Nash-Sutcliffe efficiency, NS, and correlation coefficient, R, between simulated and observed rainfall, by using in situ observations, as a function of the temporal aggregation of the observed rainfall data for (a) UMB, (b) REM, and (c) VOB site.

[18] Two additional configurations, for further simplifying equation (4), are taken into account by assuming: (1) a = 0, i.e., rainfall is estimated with the knowledge of only SM fluctuations, ds(t)/dt, and (2) b = 1, i.e., the drainage rate is linearly related to soil saturation. The results of these simulations are reported in Table 2. For UMB site, the two simplifications do not provide a significant reduction of model performance with NS-values still higher than 0.77 (for 24 h). On the other hand, for the other two sites and mainly for REM, the performance significantly decreases (NS < 0.6). Comparing the two model simplifications, the one assuming b = 1 provides better results with average NS and R-values equal to 0.711 and 0.843, respectively. Therefore, this formulation can be adopted to reduce the number of parameters to be calibrated and, hence, the uncertainties related to their estimation.

4.2 Satellite Observations

[19] By using satellite data, it may be possible to estimate rainfall at a global scale through equation (4). In this study, a preliminary analysis considering 4 years of data for two ASCAT pixels in Italy and Spain is conducted. The two pixels are characterized by low vegetation density and are located in areas where ASCAT SM retrievals are found to be satisfactorily [Brocca et al., 2011]. The model is calibrated to reproduce 4 day rainfall accumulations and the SWI product computed with T equal to 5 days is selected as the basic ASCAT-derived product. Figure 3 shows the comparison between observed and simulated rainfall for the two pixels. Generally, the model is still found to be fairly reliable with NS (R) values equal to 0.602 and 0.638 (0.800 and 0.799) for Italy and Spain, respectively. As expected, the model tends to underestimate rainfall in very wet conditions (e.g., January 2009 and 2011 in Spain) but is generally able to reproduce the observed rainfall pattern for both areas with performance scores in accordance with those obtained with state-of-art satellite rainfall products [Stampoulis and Anagnostou, 2012]. Moreover, the model is tested in reproducing rainfall accumulations from 1 to 10 days and by using different values for the parameter T. Note that if T = 0, the analysis is addressed for the SSM product.
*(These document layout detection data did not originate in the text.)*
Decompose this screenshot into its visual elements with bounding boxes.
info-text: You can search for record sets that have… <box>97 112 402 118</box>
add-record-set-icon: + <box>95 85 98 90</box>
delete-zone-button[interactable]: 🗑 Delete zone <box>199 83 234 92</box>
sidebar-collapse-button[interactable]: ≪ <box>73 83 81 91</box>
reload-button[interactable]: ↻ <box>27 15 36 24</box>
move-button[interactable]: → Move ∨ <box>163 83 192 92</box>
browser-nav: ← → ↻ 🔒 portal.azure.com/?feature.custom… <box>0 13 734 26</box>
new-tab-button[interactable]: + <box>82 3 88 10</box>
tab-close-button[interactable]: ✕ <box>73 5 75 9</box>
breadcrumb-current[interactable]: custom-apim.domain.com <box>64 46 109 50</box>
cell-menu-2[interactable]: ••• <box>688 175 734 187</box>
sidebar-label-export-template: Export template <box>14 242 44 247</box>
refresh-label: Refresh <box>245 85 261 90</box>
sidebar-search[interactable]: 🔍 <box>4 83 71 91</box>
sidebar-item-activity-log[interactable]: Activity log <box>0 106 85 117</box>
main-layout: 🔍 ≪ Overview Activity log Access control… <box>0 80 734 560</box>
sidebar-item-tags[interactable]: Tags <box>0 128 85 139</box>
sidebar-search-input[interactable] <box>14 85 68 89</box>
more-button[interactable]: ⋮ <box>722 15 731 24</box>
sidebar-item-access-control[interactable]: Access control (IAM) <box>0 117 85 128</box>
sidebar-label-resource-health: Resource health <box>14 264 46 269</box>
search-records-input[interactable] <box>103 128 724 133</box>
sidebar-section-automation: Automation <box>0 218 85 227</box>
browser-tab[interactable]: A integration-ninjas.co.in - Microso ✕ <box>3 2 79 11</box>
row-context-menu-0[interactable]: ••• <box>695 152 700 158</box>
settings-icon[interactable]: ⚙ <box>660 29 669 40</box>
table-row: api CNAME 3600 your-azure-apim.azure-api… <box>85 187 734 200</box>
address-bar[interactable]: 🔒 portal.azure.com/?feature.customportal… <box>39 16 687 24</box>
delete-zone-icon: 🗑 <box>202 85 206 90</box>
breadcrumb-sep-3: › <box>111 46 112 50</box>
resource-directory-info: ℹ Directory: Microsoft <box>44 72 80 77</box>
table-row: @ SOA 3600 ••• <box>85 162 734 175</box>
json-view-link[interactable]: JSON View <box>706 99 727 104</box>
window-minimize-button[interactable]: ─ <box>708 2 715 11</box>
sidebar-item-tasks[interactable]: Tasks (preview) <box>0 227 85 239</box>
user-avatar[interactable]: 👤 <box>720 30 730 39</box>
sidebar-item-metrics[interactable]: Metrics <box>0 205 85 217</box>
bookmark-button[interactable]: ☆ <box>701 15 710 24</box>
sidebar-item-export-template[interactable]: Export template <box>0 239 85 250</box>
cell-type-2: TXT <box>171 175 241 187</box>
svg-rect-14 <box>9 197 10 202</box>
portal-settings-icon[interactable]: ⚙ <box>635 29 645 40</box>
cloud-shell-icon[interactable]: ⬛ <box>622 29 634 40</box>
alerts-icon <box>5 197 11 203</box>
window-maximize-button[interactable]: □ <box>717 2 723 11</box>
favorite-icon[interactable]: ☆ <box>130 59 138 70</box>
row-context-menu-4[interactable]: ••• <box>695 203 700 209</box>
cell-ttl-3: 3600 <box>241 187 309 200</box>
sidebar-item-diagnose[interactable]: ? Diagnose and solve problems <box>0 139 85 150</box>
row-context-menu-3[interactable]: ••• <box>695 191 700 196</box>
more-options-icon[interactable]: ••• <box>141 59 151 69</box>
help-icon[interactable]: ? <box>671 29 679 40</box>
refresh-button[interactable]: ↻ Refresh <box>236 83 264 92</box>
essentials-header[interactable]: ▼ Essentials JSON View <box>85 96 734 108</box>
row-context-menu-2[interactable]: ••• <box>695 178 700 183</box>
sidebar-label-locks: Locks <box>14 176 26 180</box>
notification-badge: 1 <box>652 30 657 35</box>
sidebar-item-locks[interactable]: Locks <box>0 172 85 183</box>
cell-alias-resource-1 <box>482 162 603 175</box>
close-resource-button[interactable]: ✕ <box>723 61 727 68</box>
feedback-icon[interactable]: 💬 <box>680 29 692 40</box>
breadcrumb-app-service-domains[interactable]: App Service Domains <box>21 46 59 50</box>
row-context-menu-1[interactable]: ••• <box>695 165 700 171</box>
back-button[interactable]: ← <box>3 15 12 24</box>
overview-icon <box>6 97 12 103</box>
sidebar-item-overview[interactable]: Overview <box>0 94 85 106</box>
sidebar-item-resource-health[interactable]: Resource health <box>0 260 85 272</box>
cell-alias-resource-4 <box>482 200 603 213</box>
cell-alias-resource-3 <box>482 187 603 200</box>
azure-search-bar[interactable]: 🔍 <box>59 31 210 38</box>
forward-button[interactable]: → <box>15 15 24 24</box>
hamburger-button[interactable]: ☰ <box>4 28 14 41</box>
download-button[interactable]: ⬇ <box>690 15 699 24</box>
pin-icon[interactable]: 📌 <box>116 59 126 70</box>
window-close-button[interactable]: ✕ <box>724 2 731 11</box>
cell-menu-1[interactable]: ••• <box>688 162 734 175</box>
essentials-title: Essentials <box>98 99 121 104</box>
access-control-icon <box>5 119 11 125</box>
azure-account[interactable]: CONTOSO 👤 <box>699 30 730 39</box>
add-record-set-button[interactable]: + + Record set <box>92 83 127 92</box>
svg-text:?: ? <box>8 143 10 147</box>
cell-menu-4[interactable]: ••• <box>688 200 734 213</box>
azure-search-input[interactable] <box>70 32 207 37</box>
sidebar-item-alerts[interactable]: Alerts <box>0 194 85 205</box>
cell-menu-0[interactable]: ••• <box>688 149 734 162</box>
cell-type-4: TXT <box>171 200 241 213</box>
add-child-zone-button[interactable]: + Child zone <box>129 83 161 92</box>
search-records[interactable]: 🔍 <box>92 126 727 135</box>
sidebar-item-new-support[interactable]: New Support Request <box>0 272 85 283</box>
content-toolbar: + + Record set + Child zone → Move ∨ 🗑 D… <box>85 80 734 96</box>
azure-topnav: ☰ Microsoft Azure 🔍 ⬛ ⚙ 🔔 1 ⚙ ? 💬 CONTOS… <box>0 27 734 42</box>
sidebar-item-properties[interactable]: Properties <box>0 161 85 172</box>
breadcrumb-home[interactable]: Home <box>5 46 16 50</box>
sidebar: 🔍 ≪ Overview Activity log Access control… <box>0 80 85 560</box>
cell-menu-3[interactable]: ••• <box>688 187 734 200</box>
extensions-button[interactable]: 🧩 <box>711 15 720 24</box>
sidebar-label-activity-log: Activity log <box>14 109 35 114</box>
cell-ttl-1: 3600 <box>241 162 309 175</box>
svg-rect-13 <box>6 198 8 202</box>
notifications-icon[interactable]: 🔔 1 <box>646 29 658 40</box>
Figure 4 summarizes the results of this analysis and shows that the model performance is quite good for rainfall data cumulated over a period of more than 3 days while poor scores are obtained in reproducing daily rainfall data. These results must be attributed to the daily temporal resolution of satellite data and the low reliability of equation (4) in estimating rainfall with the same aggregation interval of the input SM data (see also Figure 2). Moreover, Figure 4 highlights that the NS-values, on average, increase by 30% using the SWI (with T = 3 days) product with respect to SSM. The lower performance obtained with T = 0 must be attributed to the ASCAT retrievals noise that is strongly reduced by applying the exponential filter.

Figure 3.

Comparison between observed and simulated 4 day rainfall and ASCAT-derived Soil Water Index, SWI, for (a) Italy and (b) Spain pixel. Rainfall data are scaled up to the ASCAT pixel resolution (25 km) by interpolating rain gauge observations through the Thiessen polygons method.

Figure 4.

Nash-Sutcliffe efficiency, NS, and correlation coefficient, R, between simulated and observed rainfall, by using ASCAT data, as a function of the temporal aggregation of the observed rainfall data and the characteristic time length parameter, T, for (a) Italy and (b) Spain pixel. Note that with T = 0, the ASCAT Surface Soil Moisture, SSM, product is considered.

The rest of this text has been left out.